To give screenwriter Kellie Madison credit, she seemingly doesn’t make up or even slightly embellish any of the facts in Dear Mr. Gacy, which is based on the memoir “The Last Victim”, written by Jason Moss. If she did, Moss’ character might have snapped and killed someone, or Gacy would have gotten out of prison and killed some folks, or any of the usual things one does when trying to make a more exciting movie based on a true story. But is the movie still worth a watch? Read on to find out.
Dear Mr. Gacy is not a traditional serial killer biopic. Despite an early flashback to Gacy (William Forsythe, once again proving he deserves more than minor roles in Rob Zombie movies) killing someone, this isn’t a recap of the events that got him into prison in the first place. The film focuses more on Moss, who is writing a paper on Gacy and tricks him into thinking he’s a “fan” who wants to get into hustling, in order to trick him into opening up and maybe coming clean on some of his crimes.
See, unlike a Ramirez or Dahmer, who never backed down from the obvious, Gacy quite incredulously claimed he was innocent for most of his crimes, claiming he was framed for most of them. But um… he isn’t (the fact that he confessed initially and then tried the “I was framed” angle along with several others after it became clear he’d be convicted and executed didn’t help much), so while there’s merit to Moss’ attempt to get him to confess (again) in the days leading up to his execution, it sort of deflates the occasional attempts at sympathy for the guy.
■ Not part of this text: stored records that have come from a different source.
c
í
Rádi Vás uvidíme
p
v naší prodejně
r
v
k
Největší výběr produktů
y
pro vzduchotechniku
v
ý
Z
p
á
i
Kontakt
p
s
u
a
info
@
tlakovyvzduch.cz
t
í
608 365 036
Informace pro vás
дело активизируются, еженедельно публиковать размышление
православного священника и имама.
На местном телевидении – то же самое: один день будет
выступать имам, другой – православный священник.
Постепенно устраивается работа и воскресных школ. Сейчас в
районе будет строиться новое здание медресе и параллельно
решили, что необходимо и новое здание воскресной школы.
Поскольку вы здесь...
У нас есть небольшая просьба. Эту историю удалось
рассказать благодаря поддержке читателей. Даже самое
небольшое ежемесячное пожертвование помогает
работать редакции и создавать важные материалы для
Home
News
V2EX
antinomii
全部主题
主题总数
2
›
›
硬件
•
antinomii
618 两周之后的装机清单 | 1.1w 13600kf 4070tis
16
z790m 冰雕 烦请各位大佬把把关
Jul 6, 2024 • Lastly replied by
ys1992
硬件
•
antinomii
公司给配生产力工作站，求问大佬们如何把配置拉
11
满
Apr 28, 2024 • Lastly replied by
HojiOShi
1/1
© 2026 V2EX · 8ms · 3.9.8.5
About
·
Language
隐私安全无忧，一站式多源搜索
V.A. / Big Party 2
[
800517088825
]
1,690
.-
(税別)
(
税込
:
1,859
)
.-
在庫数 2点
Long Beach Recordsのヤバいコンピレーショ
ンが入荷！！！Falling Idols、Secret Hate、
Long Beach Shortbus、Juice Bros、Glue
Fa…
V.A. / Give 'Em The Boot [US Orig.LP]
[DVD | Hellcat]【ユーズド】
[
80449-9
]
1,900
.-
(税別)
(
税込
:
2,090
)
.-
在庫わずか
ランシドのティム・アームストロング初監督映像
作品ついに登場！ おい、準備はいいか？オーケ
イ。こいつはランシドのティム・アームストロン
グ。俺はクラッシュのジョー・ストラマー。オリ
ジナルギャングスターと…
If there was even a shred of possibility he was indeed innocent of the crimes he was being executed for, I could maybe feel bad for him when he gets word that his date has been set, or when he discovers that Jason has been lying to him and using him. But, you know, no.
Luckily, this movie isn’t really trying to get you to consider whether or not Gacy was innocent after all. So it’s not exactly a thriller, and without the usual (often tasteless) depictions of Gacy’s crimes, so why are we covering it on Bloody Disgusting? Because damned if it’s not one of the most uncomfortable and creepy movies I’ve seen in a long time. No one holds back when Gacy and Jason talk about things Jason could do in order to have a more “satisfying” sex life, such as when Gacy tries to explain (in graphic detail) how Jason could rape his little brother. I was going “ew” every 5 minutes or so, at least until the point where Jason more or less quits the act.
And since I knew nothing about Moss (I honestly didn’t realize this was a true story until the end), I was pretty terrified at the climax, when Moss decides to visit Gacy in prison a couple of days before his execution. Needless to say, it’s not an entirely civil meeting. It’s an interesting workaround to a common problem in serial killer movies – we already know the highlights. Dear Mr. Gacy takes on a chapter of his life that’s rather unknown (it’s not even mentioned in his lengthy Wikipedia page, other than a passing comment about it being one of the movies to be made based on him).
The movie could definitely use some tightening; 102 minutes is pretty long for a film in which nothing happens, especially when they are sticking to the facts – we know Gacy won’t escape and come to the kid’s house or something, so after a while I just wanted them to get to the main event – Moss visiting Gacy. There are a few too many scenes of Moss arguing with his girlfriend too – at one point is this girl just going to walk away? Also, the actor playing Moss (actor Jesse Moss, no relation) isn’t terrible, but he didn’t really have the range needed to convey the difference between his character at the beginning of the movie to the one near the end, when Gacy has gotten “too deep” into his head and he’s contemplating killing hookers (he’s great as the crazed “hero” in Tucker and Dale vs Evil though).
Some more on the real Moss would have been welcome on the bonus features, but instead we just get a 22 minute piece about some of the folks Gacy knew, including a cop who busted him. Forsythe is often with the folks as they talk, though he doesn’t really offer much insight, so it’s not exactly a behind the scenes piece about him researching his role either. The tales are interesting (one of the subjects is a childhood friend of Gacy’s) but since the movie is about Moss, having the sole extra be devoted to Gacy is a little weird. Audio/video is average; this is not a title one “has” to see on Blu-ray.
If you liked movies like Dead Man Walking or Murder In The First, this one will be up your alley. If you want a traditional serial killer biopic, stick with the TV movie To Catch A Killer, starring Brian Dennehy as Gacy.